Posted by: Colin Smith
corruption, DBA, DR, On-Call, Planning, SQL Administration
Just the other morning at 3:00 AM I get a page, Love being on call, and I see some errors about MSDB. Well this concerns me but it is 3:00 AM and my head is not really on straight. I doze back to sleep, in ten more minutes I get two pages, This time I get errors about MSDB again and I also get another page telling me that the instance that is associated with this MSDB is down.
Well now I get up, I know that this instance is a production instance or I would not be getting pages at 3:00 AM. I know this because I wrote all of our monitoring scripts. (I love Powershell) So I drag out of bed and go to my computer log in and what do I see. Errors saying that the solution may be to restore MSDB from a previous backup.

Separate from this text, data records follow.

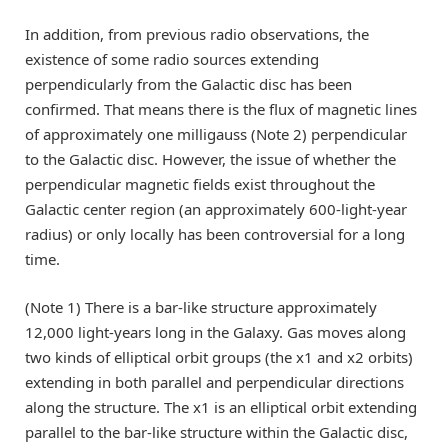
In addition, from previous radio observations, the
existence of some radio sources extending
perpendicularly from the Galactic disc has been
confirmed. That means there is the flux of magnetic lines
of approximately one milligauss (Note 2) perpendicular
to the Galactic disc. However, the issue of whether the
perpendicular magnetic fields exist throughout the
Galactic center region (an approximately 600-light-year
radius) or only locally has been controversial for a long
time.
(Note 1) There is a bar-like structure approximately
12,000 light-years long in the Galaxy. Gas moves along
two kinds of elliptical orbit groups (the x1 and x2 orbits)
extending in both parallel and perpendicular directions
along the structure. The x1 is an elliptical orbit extending
parallel to the bar-like structure within the Galactic disc,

Well I know that I back MSDB up but I honestly have never attempted to restore MSDB. I will be doing that soon though. Anyway, I start researching and I find that usually restarting the SQL Server will repair the issue and if not then restore. Well the service was already not running so all I did was started it. Everything came up fine but I was not really convinced yet so I did a dbcc checkdb and found that all actually did seem to be well.

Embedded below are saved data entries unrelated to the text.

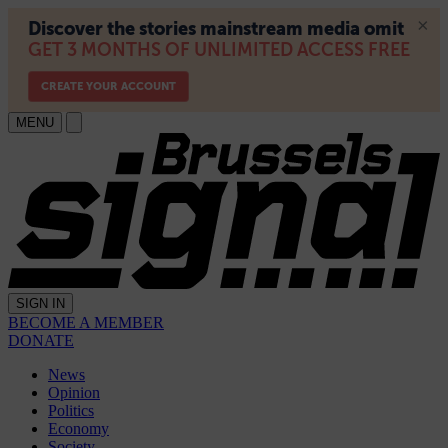
MENU
SIGN IN
BECOME A MEMBER
DONATE
News
Opinion
Politics
Economy
Society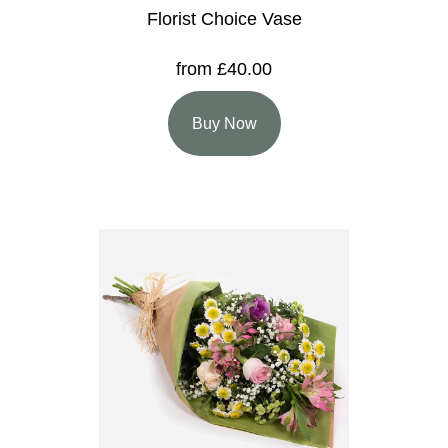
Florist Choice Vase
from £40.00
Buy Now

I then wiped the sweat off my brow and continued to look for a reason that this may have occured and why the instance shut down. I have found nothing but I have had no issue with the server from that point until now. I would really like to know what went wrong but I can not find anything in the SQL Server logs or the Windows Logs. If anyone knows where I should look I would appreciate it.
That was a good experience for me, now I really understand that I do need to back up my system databases as well as verify that I can restore them. I would also like to set up a server and start simulating Database Corruption and work on how to recover. Document it and have a plan just in case.